[PROBLEM REQUIREMENTS]:
Retype the material that follows exactly, limited to the lines from the one with "Поиск по блогу" through the one with "квитків онлайн Бронювати", and keep out all pictures.
[Start of Attachment]
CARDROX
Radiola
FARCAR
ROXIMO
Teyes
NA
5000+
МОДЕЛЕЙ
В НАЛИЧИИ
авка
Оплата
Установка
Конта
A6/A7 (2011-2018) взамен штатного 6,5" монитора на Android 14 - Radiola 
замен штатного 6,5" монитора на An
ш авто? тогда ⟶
[End of Attachment]
[Start of Attachment]
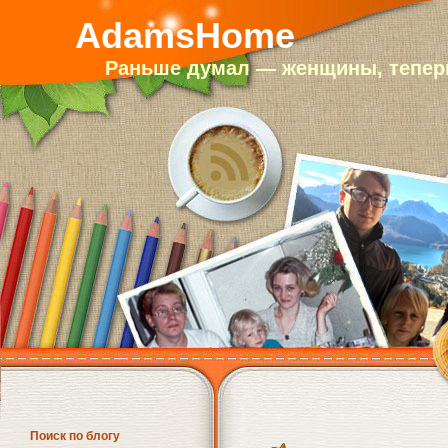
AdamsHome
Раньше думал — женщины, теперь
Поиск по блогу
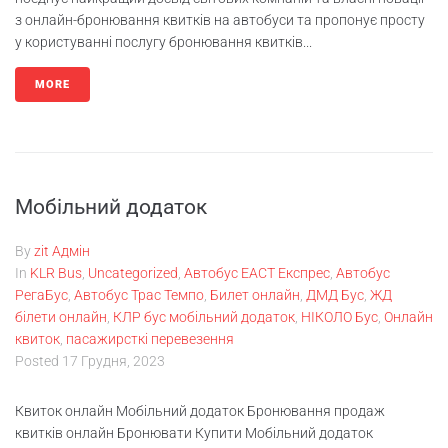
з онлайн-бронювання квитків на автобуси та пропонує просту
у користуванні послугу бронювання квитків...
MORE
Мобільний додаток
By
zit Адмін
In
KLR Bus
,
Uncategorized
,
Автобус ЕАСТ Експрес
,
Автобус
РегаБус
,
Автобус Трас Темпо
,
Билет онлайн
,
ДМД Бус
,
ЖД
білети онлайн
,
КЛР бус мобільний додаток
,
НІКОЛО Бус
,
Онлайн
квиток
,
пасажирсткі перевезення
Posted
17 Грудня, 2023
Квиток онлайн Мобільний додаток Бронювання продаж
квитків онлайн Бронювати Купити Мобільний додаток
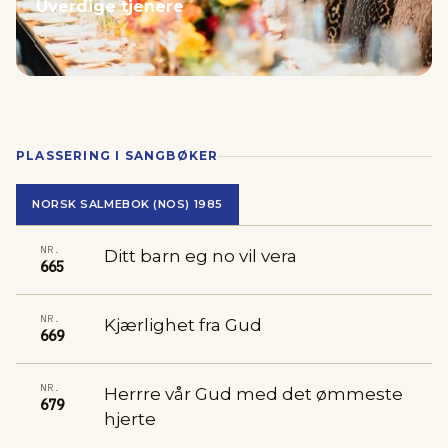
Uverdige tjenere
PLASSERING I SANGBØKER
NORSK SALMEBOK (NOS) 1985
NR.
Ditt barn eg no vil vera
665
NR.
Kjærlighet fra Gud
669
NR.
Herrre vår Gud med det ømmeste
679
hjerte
[End of Attachment]
[Start of Attachment]
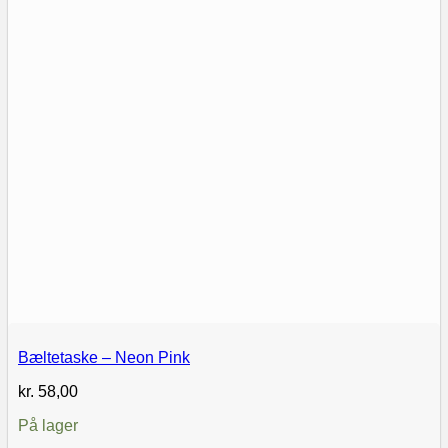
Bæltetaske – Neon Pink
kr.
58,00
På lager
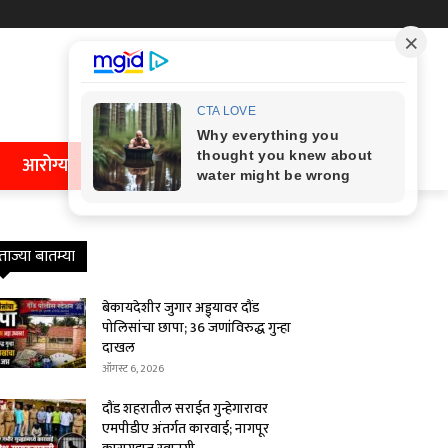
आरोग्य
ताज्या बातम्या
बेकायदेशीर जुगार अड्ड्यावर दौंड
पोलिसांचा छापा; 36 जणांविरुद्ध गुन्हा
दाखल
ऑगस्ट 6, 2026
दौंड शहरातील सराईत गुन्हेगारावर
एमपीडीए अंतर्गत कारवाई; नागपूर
[End of Attachment]
[RESULT OF THE TASK]:
Поиск по блогу
з онлайн-бронювання квитків на автобуси та пропонує просту
у користуванні послугу бронювання квитків...
MORE
Мобільний додаток
By
zit Адмін
In
KLR Bus
,
Uncategorized
,
Автобус ЕАСТ Експрес
,
Автобус
РегаБус
,
Автобус Трас Темпо
,
Билет онлайн
,
ДМД Бус
,
ЖД
білети онлайн
,
КЛР бус мобільний додаток
,
НІКОЛО Бус
,
Онлайн
квиток
,
пасажирсткі перевезення
Posted
17 Грудня, 2023
Квиток онлайн Мобільний додаток Бронювання продаж
квитків онлайн Бронювати Купити Мобільний додаток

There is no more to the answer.